ESPE2016 Poster Presentations Fat Metabolism and Obesity P2 (56 abstracts)

Vitamin D Deficiency in Obese Children and the Relationship with Insulin Resistance and Metabolic Syndrome

Irene Fernandez Viseras a , Maria Angeles Santos Mata a , Alfonso Lechuga Sancho b , Jose Pedro Novalbos Ruiz b & Francisco Jose Macias Lopez a


aHospital de Jerez, Jerez de la Frontera, Spain; bHospital Puerta del Mar, Cadiz, Spain


Background: Vitamin D is a pleiotropic hormone the deficiency of which is related with extraskeletal manifestations such as insulin resistance and cardiovascular risk disease.

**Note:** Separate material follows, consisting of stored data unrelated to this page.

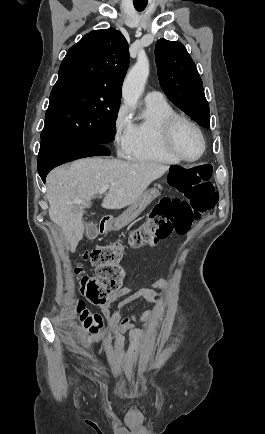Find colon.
Wrapping results in <instances>:
<instances>
[{
	"instance_id": "1",
	"label": "colon",
	"mask_w": 265,
	"mask_h": 434,
	"mask_svg": "<svg viewBox=\"0 0 265 434\" xmlns=\"http://www.w3.org/2000/svg\"><path fill=\"white\" fill-rule=\"evenodd\" d=\"M166 171V177H171V189H181L185 199H160L143 224L131 231L124 240L97 246L87 254L86 260L98 269L96 276H79L81 295L89 303L103 304L121 288L125 275L121 261L127 246H151L175 234L184 235L201 214L213 211L217 206L219 194L211 183L213 169L210 164H172ZM81 266L83 263L75 267L78 274ZM79 307L81 312L75 319L85 331L78 336L82 340L81 344H85L87 335H95L96 327H101L103 321L98 314H88L82 301H79ZM75 328H79V325H75Z\"/></svg>"
}]
</instances>
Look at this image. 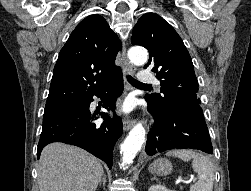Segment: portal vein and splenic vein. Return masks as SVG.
I'll return each mask as SVG.
<instances>
[{
    "label": "portal vein and splenic vein",
    "instance_id": "portal-vein-and-splenic-vein-1",
    "mask_svg": "<svg viewBox=\"0 0 251 191\" xmlns=\"http://www.w3.org/2000/svg\"><path fill=\"white\" fill-rule=\"evenodd\" d=\"M177 181H184V179H177ZM188 181L195 182V181H196V178H195V177H192L191 179H187L186 183H188Z\"/></svg>",
    "mask_w": 251,
    "mask_h": 191
}]
</instances>
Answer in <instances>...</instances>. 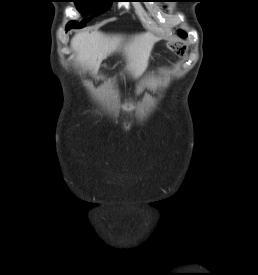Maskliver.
<instances>
[{"label": "liver", "instance_id": "6515ba94", "mask_svg": "<svg viewBox=\"0 0 258 275\" xmlns=\"http://www.w3.org/2000/svg\"><path fill=\"white\" fill-rule=\"evenodd\" d=\"M158 40L152 33L136 35L125 41L119 35H105L99 31L81 32L71 40V47L77 52V60L97 70L100 63L115 51H122L127 60V69L133 75H140L146 68L154 43Z\"/></svg>", "mask_w": 258, "mask_h": 275}]
</instances>
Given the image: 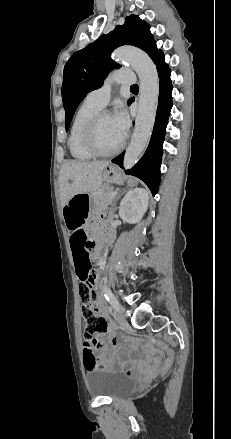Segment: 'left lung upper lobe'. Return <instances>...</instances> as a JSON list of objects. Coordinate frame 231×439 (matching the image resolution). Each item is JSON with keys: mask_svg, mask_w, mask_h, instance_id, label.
<instances>
[{"mask_svg": "<svg viewBox=\"0 0 231 439\" xmlns=\"http://www.w3.org/2000/svg\"><path fill=\"white\" fill-rule=\"evenodd\" d=\"M141 48L153 58L158 52L150 33V26L138 16L125 19L113 31L75 52L64 66L62 98L65 109V127L68 130L74 112L86 94L102 86L105 77L119 67L110 57L122 45Z\"/></svg>", "mask_w": 231, "mask_h": 439, "instance_id": "5c2ea615", "label": "left lung upper lobe"}]
</instances>
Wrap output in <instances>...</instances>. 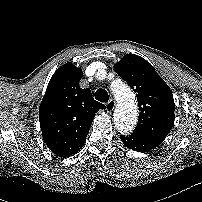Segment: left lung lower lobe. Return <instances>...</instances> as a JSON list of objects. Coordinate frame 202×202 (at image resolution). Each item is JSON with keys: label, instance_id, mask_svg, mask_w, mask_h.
Masks as SVG:
<instances>
[{"label": "left lung lower lobe", "instance_id": "obj_1", "mask_svg": "<svg viewBox=\"0 0 202 202\" xmlns=\"http://www.w3.org/2000/svg\"><path fill=\"white\" fill-rule=\"evenodd\" d=\"M120 139L129 149L138 152H148L158 147L163 142V140L160 138L141 136L136 134H131L129 136L120 135Z\"/></svg>", "mask_w": 202, "mask_h": 202}]
</instances>
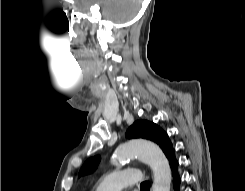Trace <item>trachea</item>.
Wrapping results in <instances>:
<instances>
[{
  "label": "trachea",
  "mask_w": 245,
  "mask_h": 191,
  "mask_svg": "<svg viewBox=\"0 0 245 191\" xmlns=\"http://www.w3.org/2000/svg\"><path fill=\"white\" fill-rule=\"evenodd\" d=\"M140 189H141V191H146V190L150 189V183L147 181L141 183Z\"/></svg>",
  "instance_id": "trachea-1"
}]
</instances>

Objective and hypotheses: To investigate the levels of VitaminD in a sample of children with obesity and to evaluate the relationship between carbohydrate metabolism and metabolic syndrome (MS).

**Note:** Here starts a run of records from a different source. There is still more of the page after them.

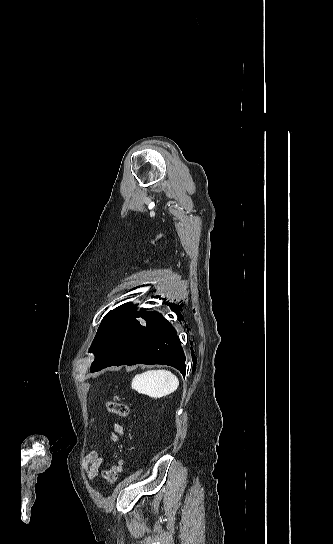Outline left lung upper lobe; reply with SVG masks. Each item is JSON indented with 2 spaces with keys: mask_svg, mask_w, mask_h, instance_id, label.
I'll use <instances>...</instances> for the list:
<instances>
[{
  "mask_svg": "<svg viewBox=\"0 0 333 544\" xmlns=\"http://www.w3.org/2000/svg\"><path fill=\"white\" fill-rule=\"evenodd\" d=\"M129 318L132 319L137 325H140L137 319L145 320L146 327H151L155 325L158 321H160L163 317L160 313L155 311L148 312L145 310H141L137 312L136 307L131 306L129 303L123 304L115 308L114 310H111L110 312H108L106 316L104 317V319L102 320L99 331L90 348V351L93 352L95 355V360L91 365V369L100 365L105 356L104 351L102 350L100 346V340L102 337V330L104 325L107 324L111 320H122V319H129Z\"/></svg>",
  "mask_w": 333,
  "mask_h": 544,
  "instance_id": "1",
  "label": "left lung upper lobe"
}]
</instances>
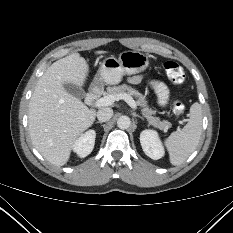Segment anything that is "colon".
<instances>
[{"instance_id":"1","label":"colon","mask_w":233,"mask_h":233,"mask_svg":"<svg viewBox=\"0 0 233 233\" xmlns=\"http://www.w3.org/2000/svg\"><path fill=\"white\" fill-rule=\"evenodd\" d=\"M163 69L169 81L174 85H182L185 81V73L183 68L175 61H165ZM186 110L185 104L180 100H175L173 103V113L176 116H181Z\"/></svg>"}]
</instances>
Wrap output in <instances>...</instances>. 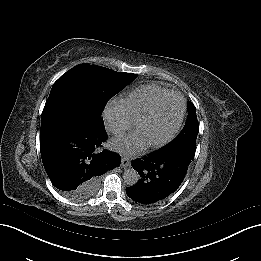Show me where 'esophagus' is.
<instances>
[{"label":"esophagus","instance_id":"1","mask_svg":"<svg viewBox=\"0 0 261 261\" xmlns=\"http://www.w3.org/2000/svg\"><path fill=\"white\" fill-rule=\"evenodd\" d=\"M131 164L130 159L128 157H123L121 161L122 167H128Z\"/></svg>","mask_w":261,"mask_h":261}]
</instances>
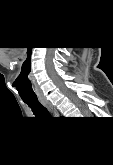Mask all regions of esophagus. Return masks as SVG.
Returning a JSON list of instances; mask_svg holds the SVG:
<instances>
[{
  "label": "esophagus",
  "mask_w": 113,
  "mask_h": 165,
  "mask_svg": "<svg viewBox=\"0 0 113 165\" xmlns=\"http://www.w3.org/2000/svg\"><path fill=\"white\" fill-rule=\"evenodd\" d=\"M40 102L49 110V112L54 116H59L58 111L56 108L46 99H41Z\"/></svg>",
  "instance_id": "1"
}]
</instances>
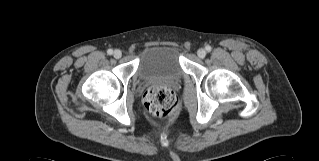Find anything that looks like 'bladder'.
<instances>
[{
    "mask_svg": "<svg viewBox=\"0 0 319 161\" xmlns=\"http://www.w3.org/2000/svg\"><path fill=\"white\" fill-rule=\"evenodd\" d=\"M183 69L180 49L174 44H152L139 57L138 74L141 79L167 78L177 81Z\"/></svg>",
    "mask_w": 319,
    "mask_h": 161,
    "instance_id": "1",
    "label": "bladder"
}]
</instances>
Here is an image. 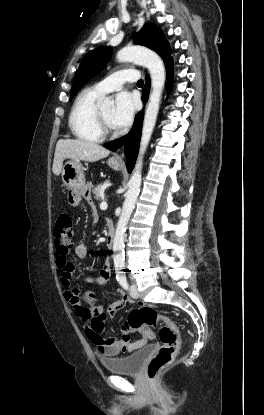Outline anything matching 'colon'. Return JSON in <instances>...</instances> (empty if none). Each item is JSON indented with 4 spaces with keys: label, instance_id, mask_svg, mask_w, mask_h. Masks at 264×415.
<instances>
[{
    "label": "colon",
    "instance_id": "obj_1",
    "mask_svg": "<svg viewBox=\"0 0 264 415\" xmlns=\"http://www.w3.org/2000/svg\"><path fill=\"white\" fill-rule=\"evenodd\" d=\"M55 241L60 249L68 250L73 242L72 220L69 214L62 213L59 215L54 229ZM94 294L89 293L85 297L86 302H92ZM89 320L94 335L91 337L94 341L102 339L100 332L104 327L106 314L104 311L90 304ZM162 323L159 331V337L162 347L158 353L152 358L147 367V375L151 381H156L164 368H166L173 360L175 354L180 349L181 336L177 324L167 315L157 311L153 306L142 305L133 311L126 321V327L122 329L119 336L120 340L127 343L130 339L128 328H134L144 336L152 339L154 337L150 326L155 323Z\"/></svg>",
    "mask_w": 264,
    "mask_h": 415
}]
</instances>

Method: In this prospective cross-sectional study, 189 children aged 5–14 years, with BMI>2SD, were evaluated from 1 January 2012 to 31 May 2015. Anthropometric data used: weight, height, BMI, abdominal circumference and blood pressure. Serum 25-hydroxyvit D, was measured. For lipid metabolism, low-density lipoprotein cholesterol, high-density lipoprotein cholesterol and triglyceride levels were determined. For glucose metabolism, fasting plasma glucose levels and insulin were measured after 12 h of fasting performing an oral glucose tolerance test. Serum 25-hydroxyvit D levels were considered: appropriate values >30 ng/dl, deficiency <29 ng/dl and insufficiency levels <20 ng/dl. Classification of MS was accordance with that of the International Diabetes Federation. A multiple regression analysis was performed.

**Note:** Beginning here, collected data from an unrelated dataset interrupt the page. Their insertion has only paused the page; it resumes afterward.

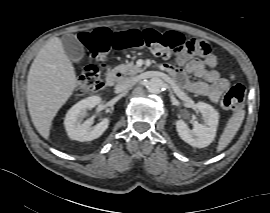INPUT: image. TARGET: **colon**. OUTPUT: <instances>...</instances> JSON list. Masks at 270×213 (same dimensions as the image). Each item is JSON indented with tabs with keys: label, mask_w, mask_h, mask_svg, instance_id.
<instances>
[{
	"label": "colon",
	"mask_w": 270,
	"mask_h": 213,
	"mask_svg": "<svg viewBox=\"0 0 270 213\" xmlns=\"http://www.w3.org/2000/svg\"><path fill=\"white\" fill-rule=\"evenodd\" d=\"M80 41L87 51L90 64L80 69L77 77L78 94L96 92L104 87L103 75L106 72L107 53L110 50L126 48H147L154 55L167 58L174 53L187 55L205 54L206 42L196 38H185L174 31H156L153 29L129 30L111 33L106 28H97L85 32ZM232 78L233 75H230ZM245 89L235 84L227 90L221 100L224 109L236 110L243 105Z\"/></svg>",
	"instance_id": "colon-1"
}]
</instances>
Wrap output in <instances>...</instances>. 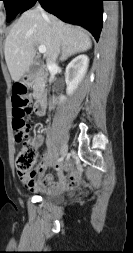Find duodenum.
I'll return each mask as SVG.
<instances>
[{"label":"duodenum","mask_w":133,"mask_h":253,"mask_svg":"<svg viewBox=\"0 0 133 253\" xmlns=\"http://www.w3.org/2000/svg\"><path fill=\"white\" fill-rule=\"evenodd\" d=\"M46 73H38L36 76L29 75L26 77L25 81L27 84H38L45 80ZM47 108V97L44 93H39L37 100L34 105V112L38 116H43L46 113Z\"/></svg>","instance_id":"410a0bca"}]
</instances>
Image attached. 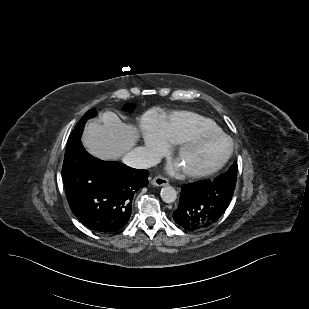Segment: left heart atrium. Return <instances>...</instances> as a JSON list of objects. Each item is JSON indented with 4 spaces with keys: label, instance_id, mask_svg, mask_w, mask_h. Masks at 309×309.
<instances>
[{
    "label": "left heart atrium",
    "instance_id": "1",
    "mask_svg": "<svg viewBox=\"0 0 309 309\" xmlns=\"http://www.w3.org/2000/svg\"><path fill=\"white\" fill-rule=\"evenodd\" d=\"M170 170H171V171L176 170V166H175V165L171 166V167H170Z\"/></svg>",
    "mask_w": 309,
    "mask_h": 309
}]
</instances>
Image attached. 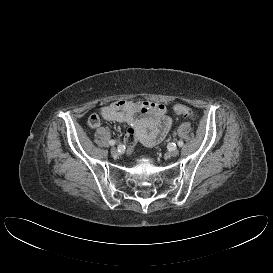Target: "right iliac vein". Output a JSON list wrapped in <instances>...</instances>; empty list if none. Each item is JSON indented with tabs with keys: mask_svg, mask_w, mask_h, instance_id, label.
Instances as JSON below:
<instances>
[{
	"mask_svg": "<svg viewBox=\"0 0 273 273\" xmlns=\"http://www.w3.org/2000/svg\"><path fill=\"white\" fill-rule=\"evenodd\" d=\"M110 152H111V154H112L113 156H117V155H118V150H117L116 147H112L111 150H110Z\"/></svg>",
	"mask_w": 273,
	"mask_h": 273,
	"instance_id": "obj_1",
	"label": "right iliac vein"
}]
</instances>
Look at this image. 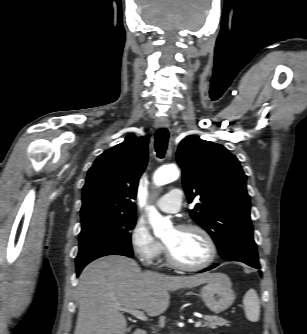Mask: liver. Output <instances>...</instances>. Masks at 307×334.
Wrapping results in <instances>:
<instances>
[{
	"instance_id": "liver-1",
	"label": "liver",
	"mask_w": 307,
	"mask_h": 334,
	"mask_svg": "<svg viewBox=\"0 0 307 334\" xmlns=\"http://www.w3.org/2000/svg\"><path fill=\"white\" fill-rule=\"evenodd\" d=\"M212 279L213 273L179 277L142 271L135 260L125 256L99 258L88 264L79 277L74 334H125L127 322L119 308L141 309L155 317L169 307V291Z\"/></svg>"
}]
</instances>
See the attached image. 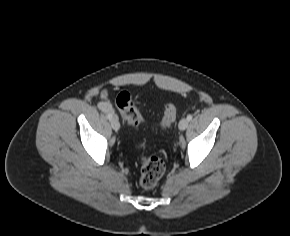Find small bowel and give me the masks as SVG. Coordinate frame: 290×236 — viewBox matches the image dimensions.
Returning a JSON list of instances; mask_svg holds the SVG:
<instances>
[{"mask_svg": "<svg viewBox=\"0 0 290 236\" xmlns=\"http://www.w3.org/2000/svg\"><path fill=\"white\" fill-rule=\"evenodd\" d=\"M101 98H102V101L100 103L101 109L111 111V107L108 102V92L106 90L102 91Z\"/></svg>", "mask_w": 290, "mask_h": 236, "instance_id": "obj_1", "label": "small bowel"}]
</instances>
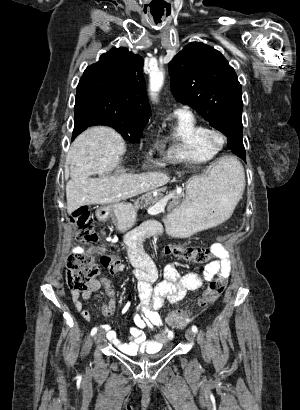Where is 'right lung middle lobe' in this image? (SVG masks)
<instances>
[{
  "mask_svg": "<svg viewBox=\"0 0 300 410\" xmlns=\"http://www.w3.org/2000/svg\"><path fill=\"white\" fill-rule=\"evenodd\" d=\"M74 112L73 138L88 126L107 125L115 128L124 139L137 142L149 121L134 122L113 115L102 94L93 89L77 88Z\"/></svg>",
  "mask_w": 300,
  "mask_h": 410,
  "instance_id": "obj_1",
  "label": "right lung middle lobe"
}]
</instances>
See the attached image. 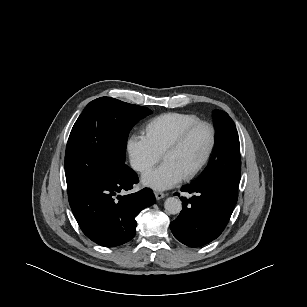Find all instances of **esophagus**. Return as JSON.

Results: A total of 189 patients were included (48% male; 33.4% prepubertal), with a mean age 11.1 years (CI 9.8–12.5). 36 patients presented within MS (21%). We found higher incidence of deficiency and insufficiency VitD levels in pubertal children than in prepubertal (25 and 48% vs. 10 and 26% respectively) P<0.001. Prepubertal children (50%) presented HOMA>2.5 and pubertal children (73.4%) within HOMA> 3 was found (P<0.05). 78% of children with VitD insufficiency presented HOMA> 3 and only 22% had HOMA<3 (P=0.0001). 15% of patients with at least three criteria of MS (36/169), had levels of 25-hydroxyvit D >30 ng/dl. We found a negative correlation between HOMA and 25-hydroxyvit D among prepubertal and pubertal children (P=0.01).

Conclusion: Our data support that serum 25-hydroxyvit D level may be inversely associated with insulin resistance. Also patients within MS criteria have significantly lower levels of 25-hydroxyvit D.